## WHAT THE EXERCISE ASKS
Starting at the first line and ending at the last, reproduce the records below exactly.

## ENTRIES SHOWN
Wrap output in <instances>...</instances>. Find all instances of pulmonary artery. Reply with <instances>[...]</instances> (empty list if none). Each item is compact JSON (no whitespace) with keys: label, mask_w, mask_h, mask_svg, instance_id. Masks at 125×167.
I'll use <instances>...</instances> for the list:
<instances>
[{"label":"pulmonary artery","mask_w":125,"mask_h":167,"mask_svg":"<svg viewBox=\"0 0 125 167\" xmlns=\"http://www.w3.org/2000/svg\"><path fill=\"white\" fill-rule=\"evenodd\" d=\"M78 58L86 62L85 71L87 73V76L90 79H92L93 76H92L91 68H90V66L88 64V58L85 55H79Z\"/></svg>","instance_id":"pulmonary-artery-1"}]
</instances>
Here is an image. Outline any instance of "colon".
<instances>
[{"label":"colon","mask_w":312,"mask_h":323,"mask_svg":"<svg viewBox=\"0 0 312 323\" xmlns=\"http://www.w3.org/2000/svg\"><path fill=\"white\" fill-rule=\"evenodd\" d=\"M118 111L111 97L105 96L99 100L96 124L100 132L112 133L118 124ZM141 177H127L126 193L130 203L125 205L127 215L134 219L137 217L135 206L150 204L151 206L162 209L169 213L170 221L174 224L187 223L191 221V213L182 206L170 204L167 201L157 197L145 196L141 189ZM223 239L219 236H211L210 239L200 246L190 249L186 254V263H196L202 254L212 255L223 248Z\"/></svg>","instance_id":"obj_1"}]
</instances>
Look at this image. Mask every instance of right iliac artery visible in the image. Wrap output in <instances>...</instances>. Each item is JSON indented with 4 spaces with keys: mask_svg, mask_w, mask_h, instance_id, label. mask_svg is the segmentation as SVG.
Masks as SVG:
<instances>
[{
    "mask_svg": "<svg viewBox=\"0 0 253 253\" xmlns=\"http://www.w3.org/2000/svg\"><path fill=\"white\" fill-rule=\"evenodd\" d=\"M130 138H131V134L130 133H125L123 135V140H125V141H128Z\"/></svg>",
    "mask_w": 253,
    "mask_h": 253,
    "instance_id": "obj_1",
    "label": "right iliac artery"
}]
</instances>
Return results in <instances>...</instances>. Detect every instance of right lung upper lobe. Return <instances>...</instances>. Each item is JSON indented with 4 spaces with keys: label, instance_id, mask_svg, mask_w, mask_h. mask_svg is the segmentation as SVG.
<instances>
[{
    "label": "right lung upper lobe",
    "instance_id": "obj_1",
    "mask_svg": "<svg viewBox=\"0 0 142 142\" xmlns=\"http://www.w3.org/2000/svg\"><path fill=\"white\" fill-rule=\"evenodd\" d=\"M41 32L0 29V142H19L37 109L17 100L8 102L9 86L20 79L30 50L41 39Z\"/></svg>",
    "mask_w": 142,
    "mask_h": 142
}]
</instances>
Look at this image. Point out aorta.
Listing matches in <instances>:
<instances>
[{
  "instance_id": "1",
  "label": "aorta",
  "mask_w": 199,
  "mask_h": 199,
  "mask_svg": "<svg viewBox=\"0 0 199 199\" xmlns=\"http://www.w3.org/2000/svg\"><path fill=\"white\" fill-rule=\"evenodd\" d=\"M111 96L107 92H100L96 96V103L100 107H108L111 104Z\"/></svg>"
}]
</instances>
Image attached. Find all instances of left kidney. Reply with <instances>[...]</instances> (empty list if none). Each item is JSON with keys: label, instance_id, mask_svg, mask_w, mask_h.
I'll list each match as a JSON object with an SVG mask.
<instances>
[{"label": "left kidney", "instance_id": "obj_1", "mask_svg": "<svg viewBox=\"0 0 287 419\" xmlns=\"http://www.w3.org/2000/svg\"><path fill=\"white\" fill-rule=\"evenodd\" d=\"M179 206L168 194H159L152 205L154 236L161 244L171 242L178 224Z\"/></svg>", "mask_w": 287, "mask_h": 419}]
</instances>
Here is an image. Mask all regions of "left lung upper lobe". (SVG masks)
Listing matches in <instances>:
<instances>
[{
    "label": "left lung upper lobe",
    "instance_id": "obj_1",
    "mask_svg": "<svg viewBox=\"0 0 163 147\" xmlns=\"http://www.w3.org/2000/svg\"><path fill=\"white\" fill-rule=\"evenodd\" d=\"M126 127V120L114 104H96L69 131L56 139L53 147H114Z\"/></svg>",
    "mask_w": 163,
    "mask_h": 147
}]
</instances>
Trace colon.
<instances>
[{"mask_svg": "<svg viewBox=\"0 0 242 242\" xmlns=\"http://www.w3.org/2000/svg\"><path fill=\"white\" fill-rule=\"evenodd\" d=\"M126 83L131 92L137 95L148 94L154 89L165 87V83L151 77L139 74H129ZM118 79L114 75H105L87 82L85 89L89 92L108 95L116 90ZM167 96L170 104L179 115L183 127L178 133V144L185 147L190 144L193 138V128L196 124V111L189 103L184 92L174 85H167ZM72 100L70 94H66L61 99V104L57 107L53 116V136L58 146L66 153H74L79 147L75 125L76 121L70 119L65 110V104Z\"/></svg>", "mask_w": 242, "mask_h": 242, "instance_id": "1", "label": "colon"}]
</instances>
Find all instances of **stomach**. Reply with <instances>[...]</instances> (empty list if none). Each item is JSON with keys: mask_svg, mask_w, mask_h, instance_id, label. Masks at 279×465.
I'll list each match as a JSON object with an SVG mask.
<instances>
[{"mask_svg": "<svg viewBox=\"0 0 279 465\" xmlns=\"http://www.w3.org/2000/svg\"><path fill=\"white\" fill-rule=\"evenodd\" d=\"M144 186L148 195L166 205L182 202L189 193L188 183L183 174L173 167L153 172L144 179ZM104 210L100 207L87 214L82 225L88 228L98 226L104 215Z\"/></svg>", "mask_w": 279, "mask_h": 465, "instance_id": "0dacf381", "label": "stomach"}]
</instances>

## ANSWER BOX
Wrap output in <instances>...</instances>. Find all instances of pulmonary artery. Reply with <instances>[...]</instances> (empty list if none). Each item is compact JSON (no whitespace) with keys: label, mask_w, mask_h, mask_svg, instance_id. Masks at 125×167.
I'll use <instances>...</instances> for the list:
<instances>
[{"label":"pulmonary artery","mask_w":125,"mask_h":167,"mask_svg":"<svg viewBox=\"0 0 125 167\" xmlns=\"http://www.w3.org/2000/svg\"><path fill=\"white\" fill-rule=\"evenodd\" d=\"M78 58L86 62L85 71L87 73V76L90 79H92L93 76H92L91 68H90V66L88 64V58L85 55H79Z\"/></svg>","instance_id":"pulmonary-artery-1"}]
</instances>
Here is an image. Outline any instance of "colon".
<instances>
[{"label":"colon","mask_w":312,"mask_h":323,"mask_svg":"<svg viewBox=\"0 0 312 323\" xmlns=\"http://www.w3.org/2000/svg\"><path fill=\"white\" fill-rule=\"evenodd\" d=\"M118 111L111 97L105 96L99 100L96 124L100 132L112 133L118 124ZM141 177H127L126 193L130 203L125 205L127 215L134 219L137 217L135 206L150 204L151 206L162 209L169 213L170 221L174 224L187 223L191 221V213L182 206L170 204L167 201L157 197L145 196L141 189ZM223 239L219 236H211L210 239L200 246L190 249L186 254V263H196L202 254L212 255L223 248Z\"/></svg>","instance_id":"obj_1"}]
</instances>
Look at this image. Mask every instance of right iliac artery visible in the image. Wrap output in <instances>...</instances>. Each item is JSON indented with 4 spaces with keys: mask_svg, mask_w, mask_h, instance_id, label. mask_svg is the segmentation as SVG.
Masks as SVG:
<instances>
[{
    "mask_svg": "<svg viewBox=\"0 0 253 253\" xmlns=\"http://www.w3.org/2000/svg\"><path fill=\"white\" fill-rule=\"evenodd\" d=\"M130 138H131V134L130 133H125L123 135V140H125V141H128Z\"/></svg>",
    "mask_w": 253,
    "mask_h": 253,
    "instance_id": "obj_1",
    "label": "right iliac artery"
}]
</instances>
Return results in <instances>...</instances>. Detect every instance of right lung upper lobe. Return <instances>...</instances>. Each item is JSON indented with 4 spaces with keys: label, instance_id, mask_svg, mask_w, mask_h. mask_svg is the segmentation as SVG.
<instances>
[{
    "label": "right lung upper lobe",
    "instance_id": "obj_1",
    "mask_svg": "<svg viewBox=\"0 0 142 142\" xmlns=\"http://www.w3.org/2000/svg\"><path fill=\"white\" fill-rule=\"evenodd\" d=\"M41 32L0 29V142H19L37 109L17 100L8 102L9 86L20 79L30 50L41 39Z\"/></svg>",
    "mask_w": 142,
    "mask_h": 142
}]
</instances>
Look at this image. Point out aorta.
Listing matches in <instances>:
<instances>
[{
  "instance_id": "1",
  "label": "aorta",
  "mask_w": 199,
  "mask_h": 199,
  "mask_svg": "<svg viewBox=\"0 0 199 199\" xmlns=\"http://www.w3.org/2000/svg\"><path fill=\"white\" fill-rule=\"evenodd\" d=\"M111 96L107 92H100L96 96V103L100 107H108L111 104Z\"/></svg>"
}]
</instances>
Image attached. Find all instances of left kidney. Reply with <instances>[...]</instances> (empty list if none). Each item is JSON with keys: label, instance_id, mask_svg, mask_w, mask_h.
I'll list each match as a JSON object with an SVG mask.
<instances>
[{"label": "left kidney", "instance_id": "obj_1", "mask_svg": "<svg viewBox=\"0 0 287 419\" xmlns=\"http://www.w3.org/2000/svg\"><path fill=\"white\" fill-rule=\"evenodd\" d=\"M179 206L168 194H159L152 205L154 236L161 244L171 242L178 224Z\"/></svg>", "mask_w": 287, "mask_h": 419}]
</instances>
Here is an image. Mask all regions of "left lung upper lobe". (SVG masks)
Listing matches in <instances>:
<instances>
[{
    "label": "left lung upper lobe",
    "instance_id": "obj_1",
    "mask_svg": "<svg viewBox=\"0 0 163 147\" xmlns=\"http://www.w3.org/2000/svg\"><path fill=\"white\" fill-rule=\"evenodd\" d=\"M126 127V120L114 104H96L69 131L56 139L53 147H114Z\"/></svg>",
    "mask_w": 163,
    "mask_h": 147
}]
</instances>
Trace colon.
<instances>
[{"mask_svg": "<svg viewBox=\"0 0 242 242\" xmlns=\"http://www.w3.org/2000/svg\"><path fill=\"white\" fill-rule=\"evenodd\" d=\"M126 83L131 92L137 95L148 94L154 89L165 87V83L151 77L139 74H129ZM118 79L114 75H105L87 82L85 89L89 92L108 95L116 90ZM167 96L170 104L179 115L183 127L178 133V144L185 147L190 144L193 138V128L196 124V111L189 103L184 92L174 85H167ZM72 100L70 94H66L61 99V104L57 107L53 116V136L58 146L66 153H74L79 147L75 125L76 121L70 119L65 110V104Z\"/></svg>", "mask_w": 242, "mask_h": 242, "instance_id": "1", "label": "colon"}]
</instances>
Find all instances of **stomach**. Reply with <instances>[...]</instances> (empty list if none). Each item is JSON with keys: mask_svg, mask_w, mask_h, instance_id, label. Masks at 279×465.
I'll list each match as a JSON object with an SVG mask.
<instances>
[{"mask_svg": "<svg viewBox=\"0 0 279 465\" xmlns=\"http://www.w3.org/2000/svg\"><path fill=\"white\" fill-rule=\"evenodd\" d=\"M144 186L148 195L166 205L182 202L189 193L188 183L183 174L173 167L153 172L144 179ZM104 210L100 207L87 214L82 225L88 228L98 226L104 215Z\"/></svg>", "mask_w": 279, "mask_h": 465, "instance_id": "0dacf381", "label": "stomach"}]
</instances>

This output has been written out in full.